Archive | December, 2012

My Football Highlight of 2012, Torun, Poland.

28 Dec

Torun 2012, “You Boys in Green” (YBIG) Fans’ Team Saves the Euros!

When the Euro 2012 draw was done and dusted and the venues of Poznan and Gdansk were revealed as our match venues, YBIG went into meltdown with itineraries, flight plans, questions regarding accommodation and the rest.  It was real Planes, Trains and Automobiles stuff for many of the thousands who planned to enjoy the Festival of Football last June.

The unknown (to us anyhow) city of Torun was mentioned in these itinerary plans.  Situated between our tournament group match venues of Poznan and Gdansk, Torun would soon become a city for a few thousand Irish to rest their drunken heads for most if not all of their stay in Poland.  The name Glen Standish would also become very well known to anyone who chose Torun as their host city as our sage and go to person regarding Torun.

Soon enough also, with the help and advice of Glen, it was decided the Fans’ Match between Poland and Ireland would be played in Torun and money would be raised by Irish fans for local charities in Torun.  As fans’ team Manager, it would be my privilege and honour to lead an Irish squad of 18 and when I looked at the venue online in Torun, my anticipation and excitement grew daily.  It promised to be a memorable day on 16th June.

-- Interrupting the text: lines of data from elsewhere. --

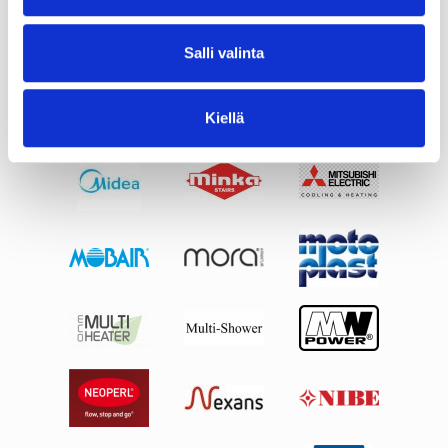
Salli valinta
Kiellä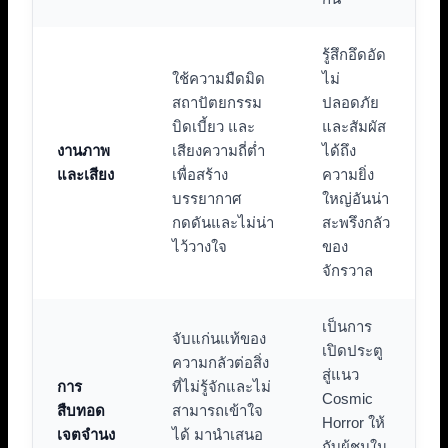
รู้สึกอึดอัด
ใช้ความมืดมิด
ไม่
สถาปัตยกรรม
ปลอดภัย
บิดเบี้ยว และ
และสัมผัส
งานภาพ
เสียงความถี่ต่ำ
ได้ถึง
และเสียง
เพื่อสร้าง
ความยิ่ง
บรรยากาศ
ใหญ่อันน่า
กดดันและไม่น่า
สะพรึงกลัว
ไว้วางใจ
ของ
จักรวาล
เป็นการ
จับแก่นแท้ของ
เปิดประตู
ความกลัวต่อสิ่ง
สู่แนว
การ
ที่ไม่รู้จักและไม่
Cosmic
สืบทอด
สามารถเข้าใจ
Horror ให้
เจตจำนง
ได้ มานำเสนอ
กับผู้ชมใน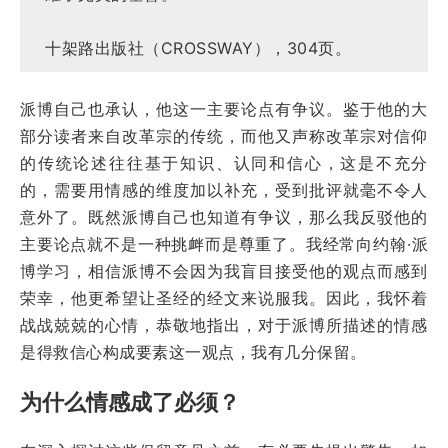
十架路出版社（CROSSWAY），304页。
派博自己也承认，他这一主要论点有争议。鉴于他的大
部分读者来自改革宗的传统，而他又声称改革宗对信仰
的传统论述往往基于知识、认同和信心，这是不充分
的，需要用情感的维度加以补充，受到批评就毫不令人
意外了。既然派博自己也知道有争议，那么我反驳他的
主要论点就不是一种挑衅而是尊重了。我经常向约翰·派
博学习，相信派博不会因为我盲目接受他的观点而感到
荣幸，他更希望让圣经的经文来说服我。因此，我怀着
战战兢兢的心情，恭敬地指出，对于派博所描述的情感
是得救信心构成要素这一观点，我有几分保留。
为什么情感成了必须？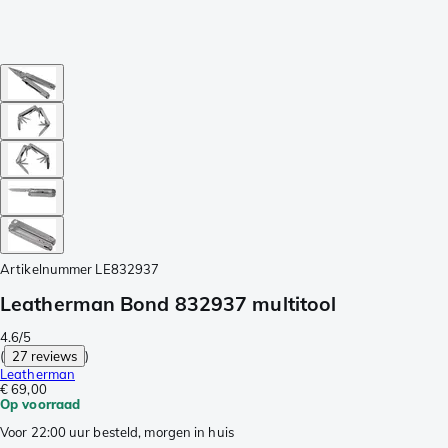
Artikelnummer
LE832937
Leatherman Bond 832937 multitool
4.6/5
(
27 reviews
)
Leatherman
€ 69,00
Op voorraad
Voor 22:00 uur besteld, morgen in huis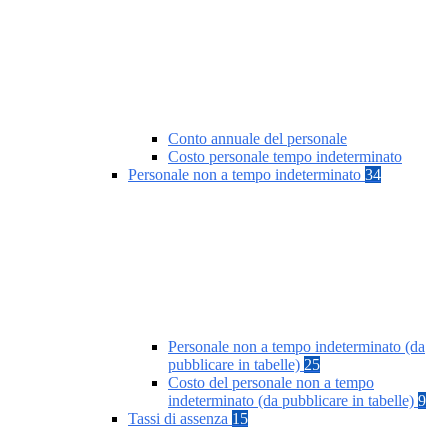
Conto annuale del personale
Costo personale tempo indeterminato
Personale non a tempo indeterminato
34
Personale non a tempo indeterminato (da
pubblicare in tabelle)
25
Costo del personale non a tempo
indeterminato (da pubblicare in tabelle)
9
Tassi di assenza
15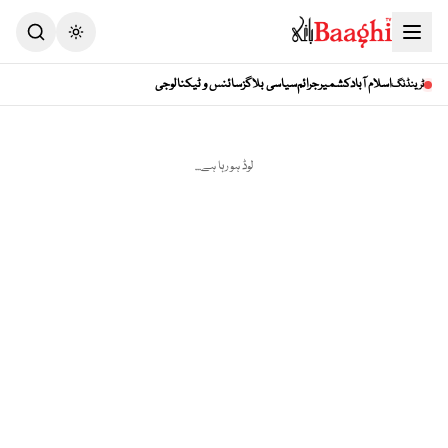
Toggle theme
اسلام آباد
کشمیر
جرائم
سیاسی بلاگز
سائنس و ٹیکنالوجی
ٹرینڈنگ
لوڈ ہو رہا ہے...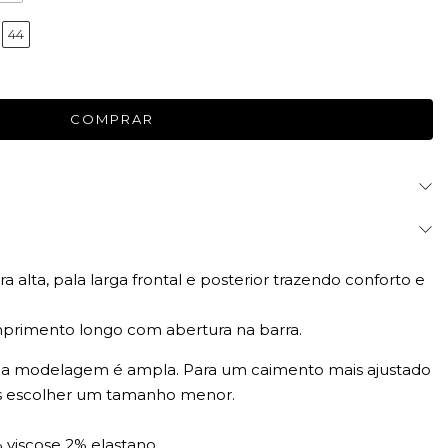
44
ra alta, pala larga frontal e posterior trazendo conforto e
comprimento longo com abertura na barra.
a modelagem é ampla. Para um caimento mais ajustado
os escolher um tamanho menor.
 viscose 2% elastano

Selection of the panel was incredibly difficult.  I’d had several matches as Fans’ Manager and had seen many players in the various matches, which was of enormous value to me in choosing my final 18.  Interest in the match was enormous from potential players and after much chopping, changing and huge consideration, I announced the following 18 YBIG members:  Fran Carragher, Kevin Haughey, Dave Byrne, Derek Harte, Gary Malone, Ryan Kelly, Ross Kelly, Ray Kelly (none of the Kellys related!), Fergal O’Connell, Ger Keville, Finbarr Neville, Barry Elmes, Barry O’Brien, Mark Duggan, Cillian Quinn, Justin Flynn, Ciaran Flanagan and Darragh McGinley.  I was very happy with the selection in terms of ability, versatility and overall fitness (with the anticipation of hangovers!).  While the day in Torun would be one of enjoyment and relaxtion, I wanted to win in Poland and I knew I had 18 players who felt similarly.  I also had a nice representation with players from Dublin, Limerick, Ulster, London, Galway, Meath and Australian-based fans in the panel.

So eventually the tournament arrived but by the time we were heading for Torun, our mood was sombre and deflated as Spain had just slaughtered us the night before in Gdansk.  I travelled with the obligatory Polish hangover to the coach pick up spot early on the Friday morning and Steve Krijger’s various coaches pulled up for the shell-shocked Irish fans to board.  Several of my players were at the pick up point, several were already in Torun at their base and a few more would follow from Gdansk early on match day.  The journey to Torun was pretty subdued as we all discussed the Spanish hiding and realized we’d be going home regardless of what happened in the Italy match, but that was to the back of our minds, we were heading for  Torun and by Jaysus we were gonna enjoy ourselves!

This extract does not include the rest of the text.